The right wing UCD party has denounced the agreements and accused Lobo of “having adopted Chavez’s agenda!”. In a conference given in Nicaragua, Roberto Micheletti, the first coup president immediately after the removal of Zelaya, said in no uncertain terms: “We should not be afraid of Socialism of the XXI century, whatever happens the democrats will be ready to face any situation that arises. The democrats we will fight against the communists and against the socialists. We will not allow (Zelaya), a bad pupil of Chavez to have his way in our country”. In other words, the “democrats” (read “the coup plotters”) are ready to carry out another coup if there is any hint of Zelaya and “the communists” coming to power.

This is the real voice of the Honduran ruling class. Micheletti is not a lunatic right winger, he is not on the fringes of Honduran politics. He was after all the president of the national assembly elected by the Liberal Party, one of the two main political parties in the country. He faithfully reflects the views of a key section of the Honduran oligarchy.

Their spokesperson in Washington is Roger Noriega, who was the US permanent representative to the OAS and Assistant Secretary of State for Western Hemisphere Affairs under Bush. In an “opinion” article in Fox News (of all places) he talks of Lobo’s “secret pact with Chavez” in order to install a “minority government … to push through drastic economic and social changes.” All this, of course, in order to use Honduras as a basis for “trafficking drugs from South America to markets in the north” in conjunction with the Mexican Sinaloa Cartel and terrorist organizations like Hezbollah (Honduran leader's secret pact with Hugo Chavez).
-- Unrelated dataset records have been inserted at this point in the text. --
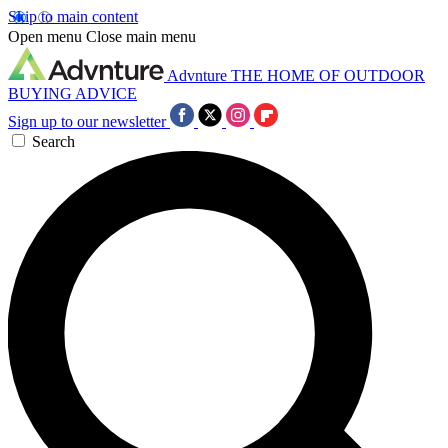
Skip to main content
Open menu
Close main menu
Advnture
THE HOME OF OUTDOOR
BUYING ADVICE
Sign up to our newsletter
Search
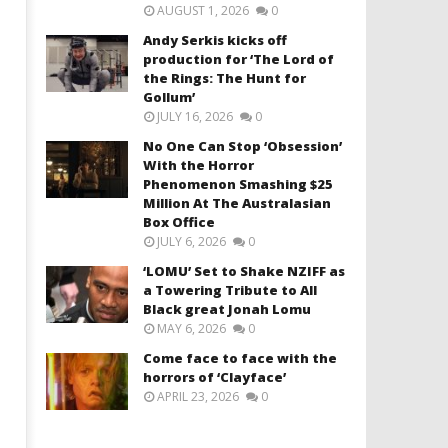
AUGUST 1, 2026
0
Andy Serkis kicks off
production for ‘The Lord of
the Rings: The Hunt for
Gollum’
JULY 16, 2026
0
No One Can Stop ‘Obsession’
With the Horror
Phenomenon Smashing $25
Million At The Australasian
Box Office
JULY 6, 2026
0
‘LOMU’ Set to Shake NZIFF as
a Towering Tribute to All
Black great Jonah Lomu
MAY 6, 2026
0
Come face to face with the
horrors of ‘Clayface’
APRIL 23, 2026
0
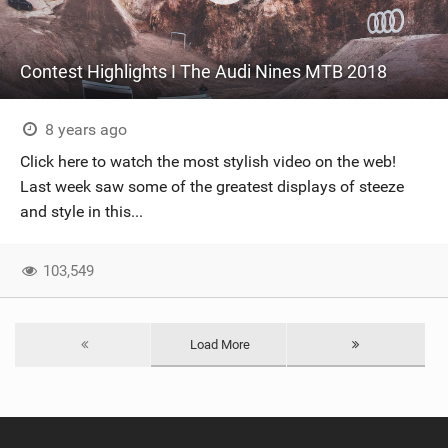
Contest Highlights I The Audi Nines MTB 2018
8 years ago
Click here to watch the most stylish video on the web!
Last week saw some of the greatest displays of steeze
and style in this...
103,549
Load More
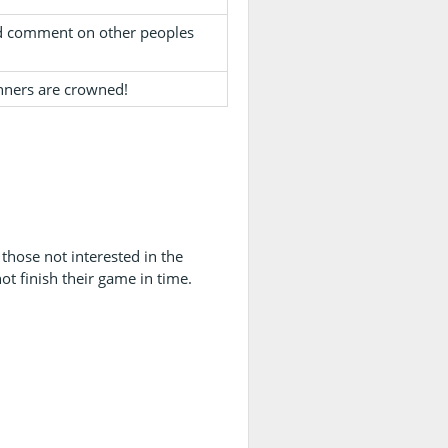
and comment on other peoples
nners are crowned!
those not interested in the
ot finish their game in time.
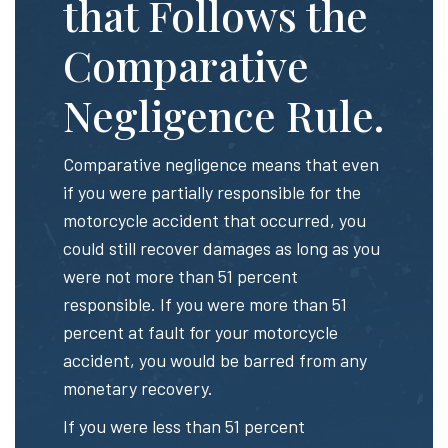
that Follows the
Comparative
Negligence Rule.
Comparative negligence means that even
if you were partially responsible for the
motorcycle accident that occurred, you
could still recover damages as long as you
were not more than 51 percent
responsible. If you were more than 51
percent at fault for your motorcycle
accident, you would be barred from any
monetary recovery.
If you were less than 51 percent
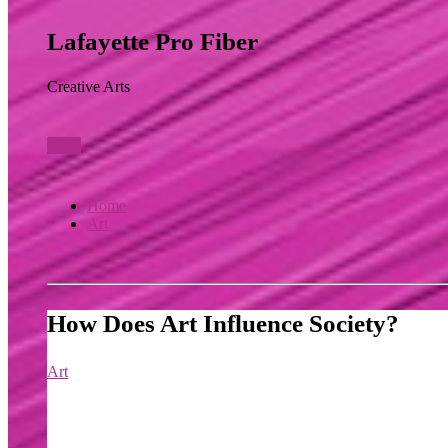
Lafayette Pro Fiber
Creative Arts
View
Home
Art
How Does Art Influence Society?
Art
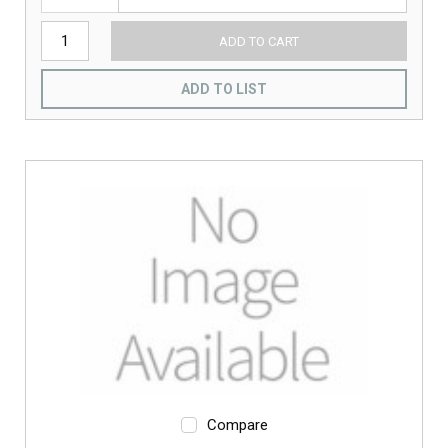
ADD TO CART
ADD TO LIST
Compare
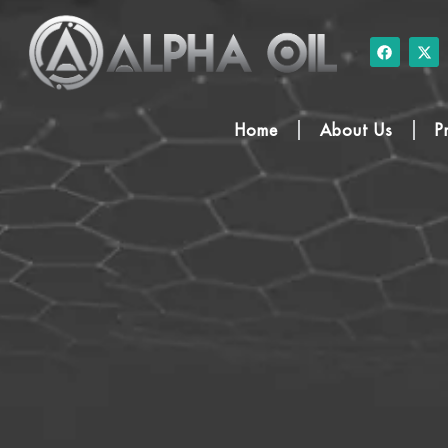
Home
About Us
P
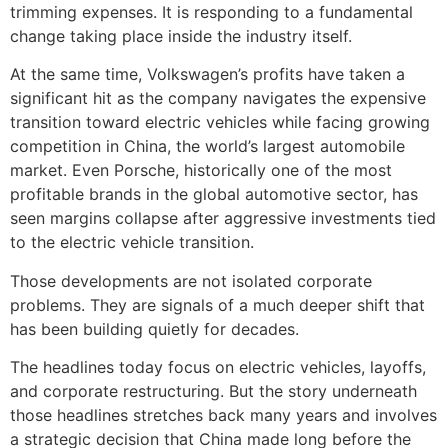
trimming expenses. It is responding to a fundamental
change taking place inside the industry itself.
At the same time, Volkswagen’s profits have taken a
significant hit as the company navigates the expensive
transition toward electric vehicles while facing growing
competition in China, the world’s largest automobile
market. Even Porsche, historically one of the most
profitable brands in the global automotive sector, has
seen margins collapse after aggressive investments tied
to the electric vehicle transition.
Those developments are not isolated corporate
problems. They are signals of a much deeper shift that
has been building quietly for decades.
The headlines today focus on electric vehicles, layoffs,
and corporate restructuring. But the story underneath
those headlines stretches back many years and involves
a strategic decision that China made long before the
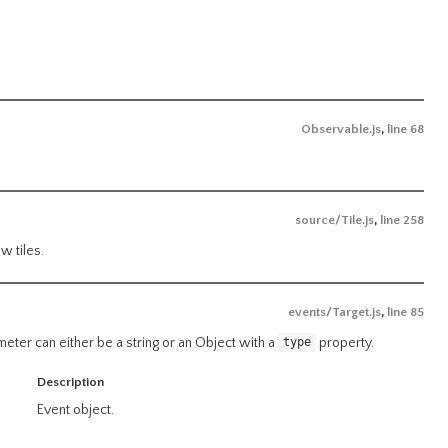
Observable.js
,
line 68
source/Tile.js
,
line 258
w tiles.
events/Target.js
,
line 85
ameter can either be a string or an Object with a
property.
type
Description
Event object.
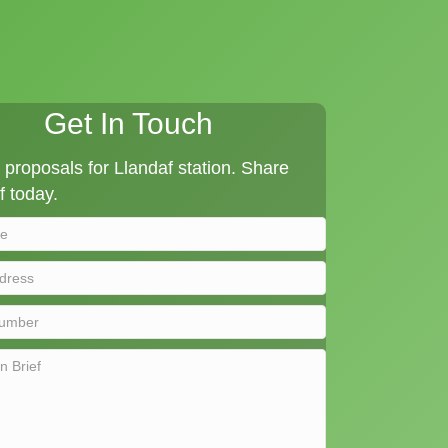
Get In Touch
proposals for Llandaf station. Share
f today.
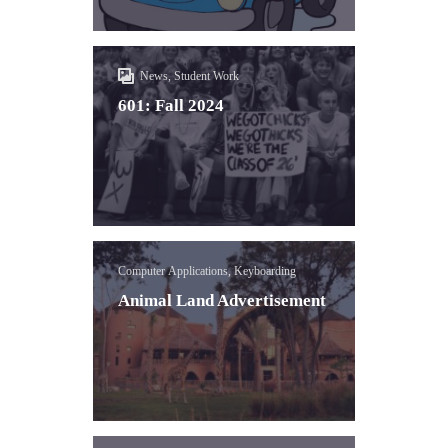
News, Student Work
601: Fall 2024
Computer Applications, Keyboarding
Animal Land Advertisement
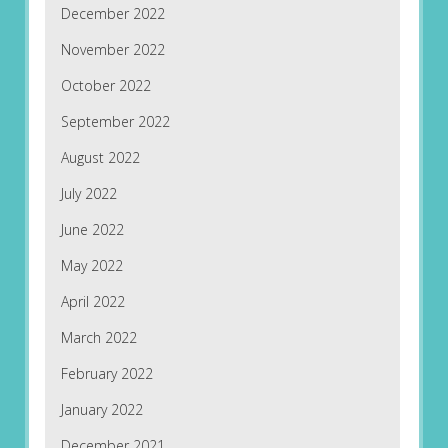
December 2022
November 2022
October 2022
September 2022
August 2022
July 2022
June 2022
May 2022
April 2022
March 2022
February 2022
January 2022
December 2021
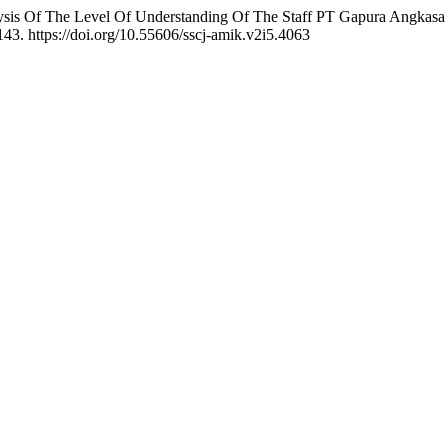
s Of The Level Of Understanding Of The Staff PT Gapura Angkasa I
143. https://doi.org/10.55606/sscj-amik.v2i5.4063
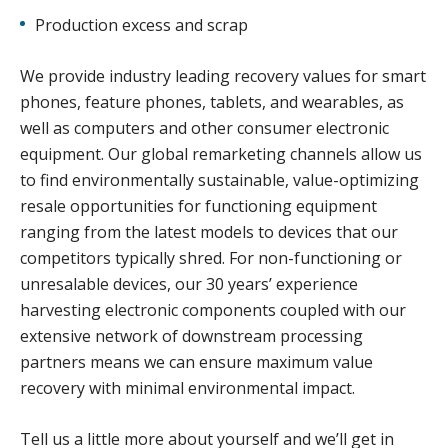
Production excess and scrap
We provide industry leading recovery values for smart
phones, feature phones, tablets, and wearables, as
well as computers and other consumer electronic
equipment. Our global remarketing channels allow us
to find environmentally sustainable, value-optimizing
resale opportunities for functioning equipment
ranging from the latest models to devices that our
competitors typically shred. For non-functioning or
unresalable devices, our 30 years’ experience
harvesting electronic components coupled with our
extensive network of downstream processing
partners means we can ensure maximum value
recovery with minimal environmental impact.
Tell us a little more about yourself and we’ll get in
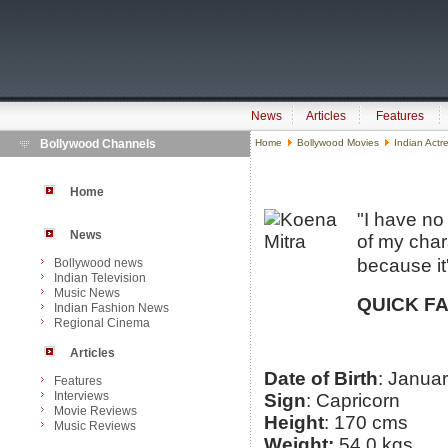
News
Articles
Features
Bollywood Channels
Home
Bollywood Movies
Indian Actr
Home
"I have no
News
of my chara
because it'
Bollywood news
Indian Television
Music News
QUICK F
Indian Fashion News
Regional Cinema
Articles
Date of Birth
: Janua
Features
Interviews
Sign
: Capricorn
Movie Reviews
Height
: 170 cms
Music Reviews
Weight:
54.0 kgs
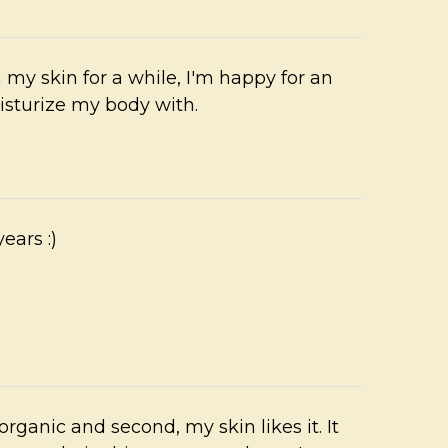
n my skin for a while, I'm happy for an
isturize my body with.
ears :)
s organic and second, my skin likes it. It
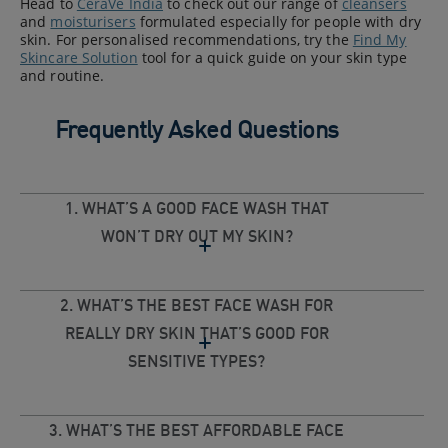
Head to
CeraVe India
to check out our range of
cleansers
and
moisturisers
formulated especially for people with dry
skin. For personalised recommendations, try the
Find My
Skincare Solution
tool for a quick guide on your skin type
and routine.
Frequently Asked Questions
1. WHAT’S A GOOD FACE WASH THAT
WON’T DRY OUT MY SKIN?
2. WHAT’S THE BEST FACE WASH FOR
REALLY DRY SKIN THAT’S GOOD FOR
SENSITIVE TYPES?
3. WHAT’S THE BEST AFFORDABLE FACE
This is the twisted view of someone who was actually running US policy for Latin America until not so long ago.

The tasks of revolutionary socialists

Mel Zelaya on May 28. Photo: Felipe CanovaMel Zelaya on May 28. Photo: Felipe Canova What kind of reconciliation can there be with people like this? The scenario is open for a new confrontation amongst the classes. The danger is that the most advanced activists in the Resistance, who can see the real nature of the agreement and have correctly criticised it, might cut themselves off from the masses who do not understand it in the same way. That would be fatal.

The masses are confident, emboldened and feel that they have achieved a victory. The task of revolutionary socialists in Honduras is that of patiently explaining that the only solution to the most pressing demands of the masses is through the overthrow of capitalism and the oligarchy and the coming to power of the ordinary working people. They have to participate and be a part of the movement around Zelaya and the Resistance, whatever form it takes, and within it advance demands that help raise the level of organization and understanding of the masses.

It would be through their day-to-day concrete struggles, for land reform, for better wages, to defend state education, for human rights, against impunity, that the masses will learn. Revolutionary socialists must push these struggles forward, participate in them and help the masses draw the necessary conclusions from them. Zelaya himself will be put to the test in the eyes of the masses through these events.

One of the reasons why the masses were not victorious in the mighty struggle which developed immediately after the coup in 2009 was the vacillations of the leadership which did not advance the necessary slogans at the right time and which allowed itself to be confused by the fog of diplomacy and negotiations. The task now is to build a revolutionary socialist tendency within the mass movement of the Resistance that can point the way forward and through concrete experience win their trust and confidence.

The Honduran masses have set an example of courage, bravery and determination in their struggle. A leadership worthy of them must be forged. This is a most urgent task. The terrain has never been so fertile.